Which brings me back to New York City. If newspapers publish teachers’ VAM scores, it will almost certainly inflame the non-random assignment problem, perhaps even to a large degree. Many parents will never check the rankings of their children’s current or future teachers in the online databases. But many will. And those who do check (especially those who might act on the information) will, on the whole, be different from those who don’t. The checkers will, on average, tend to be better-informed and better-educated. They will be the parents who have the time, resources, and know-how to peruse data online, and they will be, again on average, more motivated and involved in their kids’ education than the non-checkers. These are all characteristics that are associated with test performance, and they are all largely unmeasured by value-added models (controls for, say, free lunch eligibility and prior year’s test scores might capture some of these differences in parental characteristics, but only partially in most cases).

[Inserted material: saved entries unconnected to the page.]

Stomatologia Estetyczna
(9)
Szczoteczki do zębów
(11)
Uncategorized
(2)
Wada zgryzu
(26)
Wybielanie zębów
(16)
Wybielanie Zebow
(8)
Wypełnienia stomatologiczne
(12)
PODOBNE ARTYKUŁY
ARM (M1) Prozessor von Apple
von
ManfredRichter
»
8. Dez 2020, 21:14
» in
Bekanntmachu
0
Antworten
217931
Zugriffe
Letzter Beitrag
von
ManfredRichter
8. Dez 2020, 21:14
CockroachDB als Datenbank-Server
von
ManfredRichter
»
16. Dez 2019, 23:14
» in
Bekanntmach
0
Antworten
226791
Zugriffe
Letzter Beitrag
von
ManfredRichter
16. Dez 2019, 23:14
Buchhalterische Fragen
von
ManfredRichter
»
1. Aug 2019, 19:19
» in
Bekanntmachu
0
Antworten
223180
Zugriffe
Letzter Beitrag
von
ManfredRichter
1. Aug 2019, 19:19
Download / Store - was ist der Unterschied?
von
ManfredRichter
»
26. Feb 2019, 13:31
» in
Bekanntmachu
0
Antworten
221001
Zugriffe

Every time a parent finds that his or her child has been assigned to a “low-rated” teacher and successfully requests a new teacher, bias is created – not just for the first teacher, but for their new teacher as well. The inflow of higher performing students into the classes of the “higher-rated” teachers will artificially boost those teachers’ VAM scores, while their removal from the classrooms of “lower-rated” teachers will artificially depress these teachers’ scores. In many cases, the teachers who are deliberately assigned lower-performing students (because they are more effective with them) will be punished even further for their laudable efforts.

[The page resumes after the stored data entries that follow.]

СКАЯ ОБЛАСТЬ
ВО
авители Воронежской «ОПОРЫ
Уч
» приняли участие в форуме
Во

Just as importantly, any time a parent checks a teacher’s rating and finds it acceptable – and therefore does not request a new teacher – this also creates bias of sorts, by reinforcing the assignment of “effective” teachers to higher-performing students.

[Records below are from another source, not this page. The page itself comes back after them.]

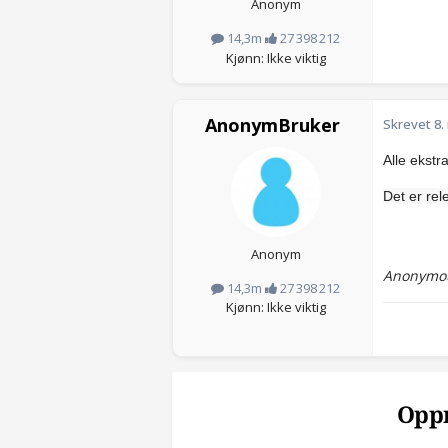
Anonym
14,3m
27 398 212
Kjønn: Ikke viktig
AnonymBruker
Skrevet
8.
Alle ekstr
Det er rel
Anonym
Anonymou
14,3m
27 398 212
Kjønn: Ikke viktig
Oppr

Even if only a relatively small proportion of parents check teachers’ ratings with the intention of acting on them (if they don’t meet with their approval), it could have considerable implications for the accuracy of VAMs in these cities. And remember that VAM results are already subject to tremendous amounts of imprecision. For example, the average margin of error for NYC VAM scores is plus or minus 30 percentile points – a 60 point spread. Some of this is random error; some is due to “systematic” factors like non-random assignment. It’s often hard to separate the two. Increasing non-random assignment (by publishing databases) is likely to increase the imprecision of these already-imprecise models, possibly by a substantial margin (at the very least, it is likely that hundreds of individual teachers' scores will be biased). And this is accuracy that the models cannot afford to spare.
So, putting aside all the serious and very valid concerns about the fairness of publishing teacher ratings that known to be incomplete, imprecise, and unstable, there is a very real degree to which the publication of names and scores represents a threat to a potentially useful research tool. Anyone who believes in using VAMs for any purpose – whether it’s to improve instruction or to determine teachers’ pay and evaluations – should think three times before they support the publication of these databases.